▶ [TO DO]:
Reproduce all the data exactly, without pictures.

▶ [DATA SUPPLIED]:
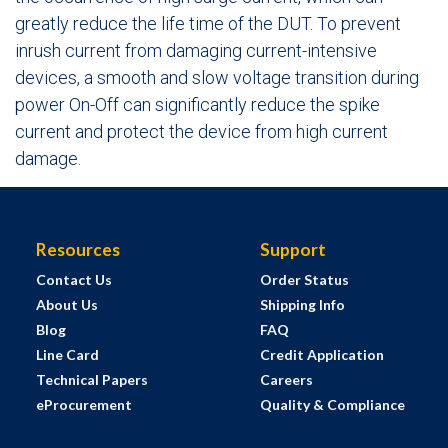
greatly reduce the life time of the DUT. To prevent
inrush current from damaging current-intensive
devices, a smooth and slow voltage transition during
power On-Off can significantly reduce the spike
current and protect the device from high current
damage.
Resources
Support
Contact Us
Order Status
About Us
Shipping Info
Blog
FAQ
Line Card
Credit Application
Technical Papers
Careers
eProcurement
Quality & Compliance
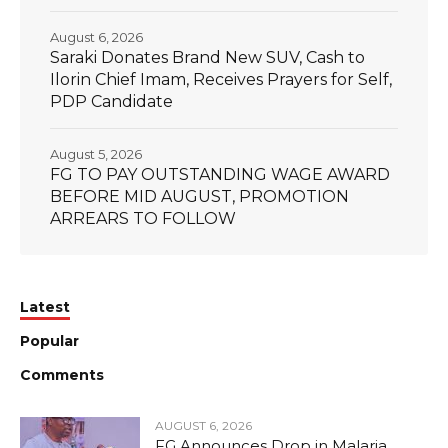
August 6, 2026
Saraki Donates Brand New SUV, Cash to
Ilorin Chief Imam, Receives Prayers for Self,
PDP Candidate
August 5, 2026
FG TO PAY OUTSTANDING WAGE AWARD
BEFORE MID AUGUST, PROMOTION
ARREARS TO FOLLOW
Latest
Popular
Comments
AUGUST 6, 2026
FG Announces Drop in Malaria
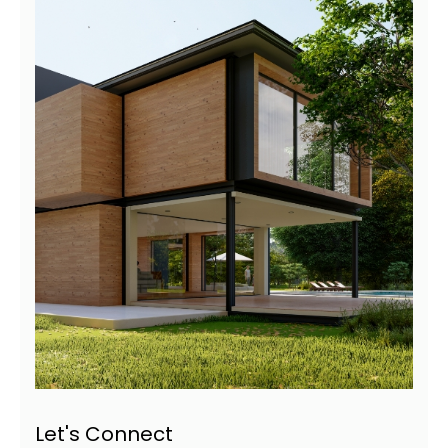
Let's Connect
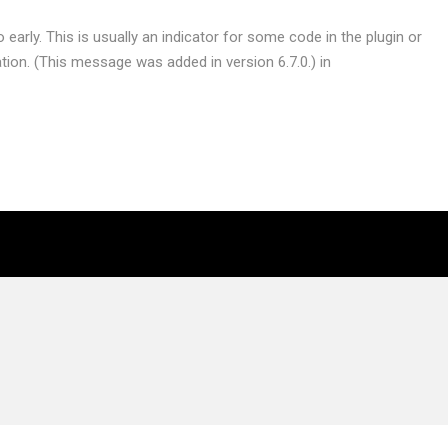
early. This is usually an indicator for some code in the plugin or
ion. (This message was added in version 6.7.0.) in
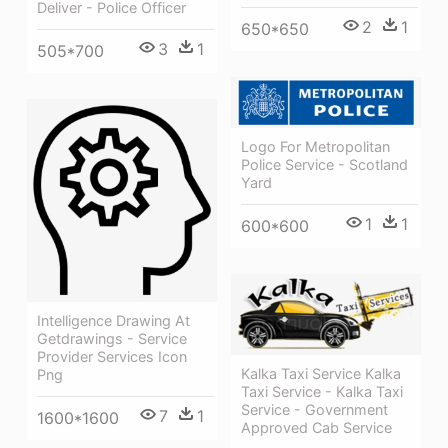
Deliver - Police Officer
2
1
650*650
3
1
505*700
Logo For Metropolitan
Police Service - Scotland
Yard
1
1
600*600
Intelligence Drawing At
Getdrawings - Service
Provider Services Icon
Kalka Taxi Service Kalka
Png
Taxi Service - Kalka Taxi
Service - Government
7
1
1600*1600
Approved Cab Service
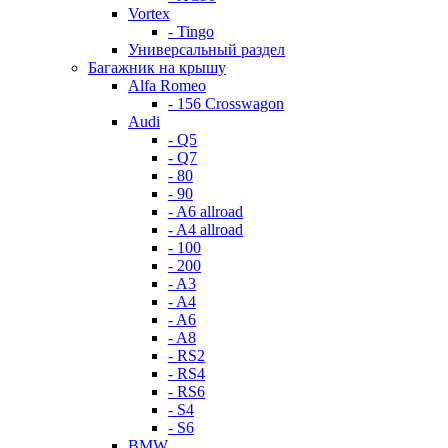
Vortex
- Tingo
Универсальный раздел
Багажник на крышу
Alfa Romeo
- 156 Crosswagon
Audi
- Q5
- Q7
- 80
- 90
- A6 allroad
- A4 allroad
- 100
- 200
- A3
- A4
- A6
- A8
- RS2
- RS4
- RS6
- S4
- S6
BMW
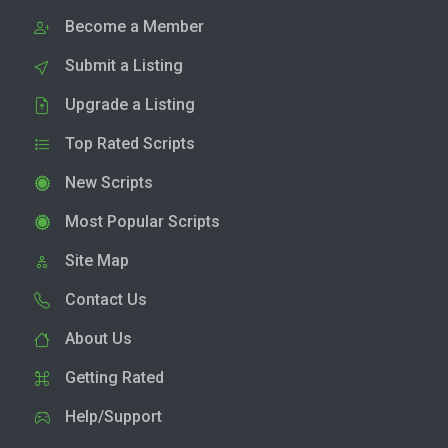
Become a Member
Submit a Listing
Upgrade a Listing
Top Rated Scripts
New Scripts
Most Popular Scripts
Site Map
Contact Us
About Us
Getting Rated
Help/Support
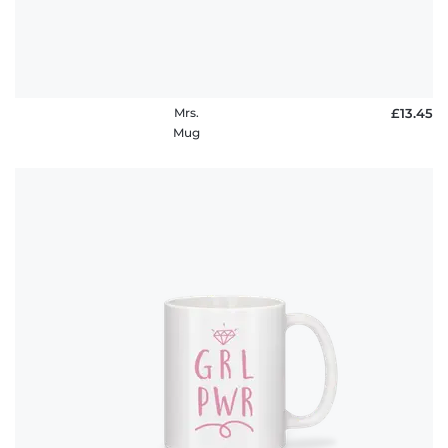
Mrs.
£13.45
Mug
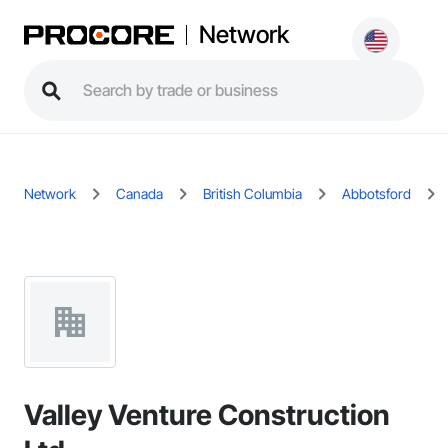
Network
Network
Canada
British Columbia
Abbotsford
Valley Venture Construction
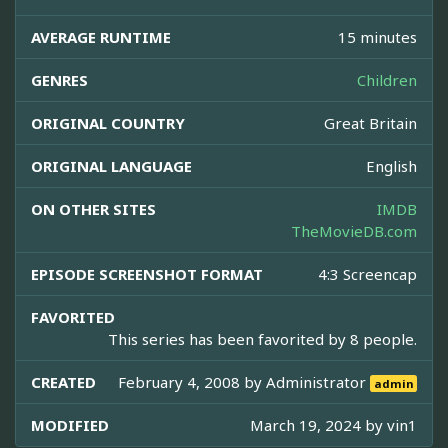
AVERAGE RUNTIME
15 minutes
GENRES
Children
ORIGINAL COUNTRY
Great Britain
ORIGINAL LANGUAGE
English
ON OTHER SITES
IMDB
TheMovieDB.com
EPISODE SCREENSHOT FORMAT
4:3 Screencap
FAVORITED
This series has been favorited by 8 people.
CREATED
February 4, 2008 by
Administrator
admin
MODIFIED
March 19, 2024 by
vin1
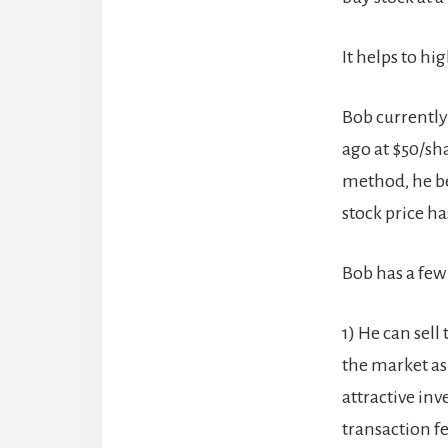
It helps to h
Bob currently
ago at $50/sh
method, he bel
stock price ha
Bob has a few 
1) He can sell
the market as
attractive inv
transaction fee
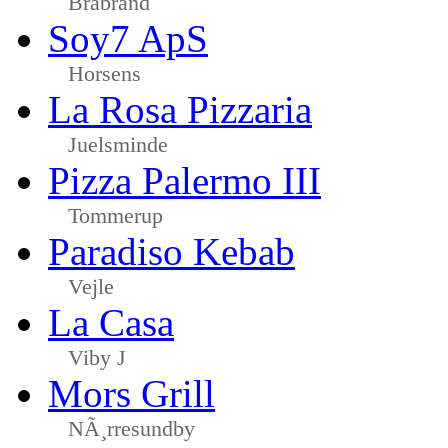
Brabrand
Soy7 ApS
Horsens
La Rosa Pizzaria
Juelsminde
Pizza Palermo III
Tommerup
Paradiso Kebab
Vejle
La Casa
Viby J
Mors Grill
NÃ¸rresundby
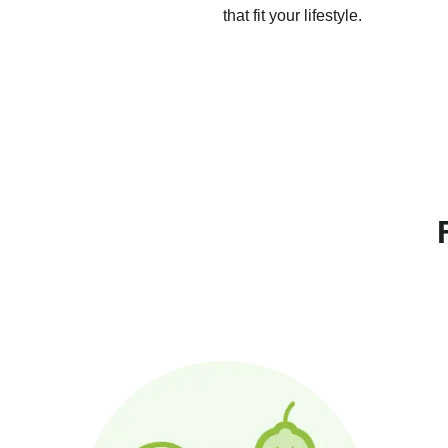
that fit your lifestyle.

▶ [WRITTEN ANSWER]:
greatly reduce the life time of the DUT. To prevent
inrush current from damaging current-intensive
devices, a smooth and slow voltage transition during
power On-Off can significantly reduce the spike
current and protect the device from high current
damage.
Resources
Support
Contact Us
Order Status
About Us
Shipping Info
Blog
FAQ
Line Card
Credit Application
Technical Papers
Careers
eProcurement
Quality & Compliance
August 6, 2026
Saraki Donates Brand New SUV, Cash to
Ilorin Chief Imam, Receives Prayers for Self,
PDP Candidate
August 5, 2026
FG TO PAY OUTSTANDING WAGE AWARD
BEFORE MID AUGUST, PROMOTION
ARREARS TO FOLLOW
Latest
Popular
Comments
AUGUST 6, 2026
FG Announces Drop in Malaria
Let's Connect
early. This is usually an indicator for some code in the plugin or
ion. (This message was added in version 6.7.0.) in
Deliver - Police Officer
2
1
650*650
3
1
505*700
Logo For Metropolitan
Police Service - Scotland
Yard
1
1
600*600
Intelligence Drawing At
Getdrawings - Service
Provider Services Icon
Kalka Taxi Service Kalka
Png
Taxi Service - Kalka Taxi
Service - Government
7
1
1600*1600
Approved Cab Service
Vortex
- Tingo
Универсальный раздел
Багажник на крышу
Alfa Romeo
- 156 Crosswagon
Audi
- Q5
- Q7
- 80
- 90
- A6 allroad
- A4 allroad
- 100
- 200
- A3
- A4
- A6
- A8
- RS2
- RS4
- RS6
- S4
- S6
BMW
Become a Member
Submit a Listing
Upgrade a Listing
Top Rated Scripts
New Scripts
Most Popular Scripts
Site Map
Contact Us
About Us
Getting Rated
Help/Support
Mrs.
£13.45
Mug
Network
Network
Canada
British Columbia
Abbotsford
Valley Venture Construction
AVERAGE RUNTIME
15 minutes
GENRES
Children
ORIGINAL COUNTRY
Great Britain
ORIGINAL LANGUAGE
English
ON OTHER SITES
IMDB
TheMovieDB.com
EPISODE SCREENSHOT FORMAT
4:3 Screencap
FAVORITED
This series has been favorited by 8 people.
CREATED
February 4, 2008 by
Administrator
admin
MODIFIED
March 19, 2024 by
vin1
It helps to h
Bob currently
ago at $50/sh
method, he bel
stock price ha
Bob has a few 
1) He can sell
the market as
attractive inv
transaction fee
Brabrand
Soy7 ApS
Horsens
La Rosa Pizzaria
Juelsminde
Pizza Palermo III
Tommerup
Paradiso Kebab
Vejle
La Casa
Viby J
Mors Grill
NÃ¸rresundby
that fit your lifestyle.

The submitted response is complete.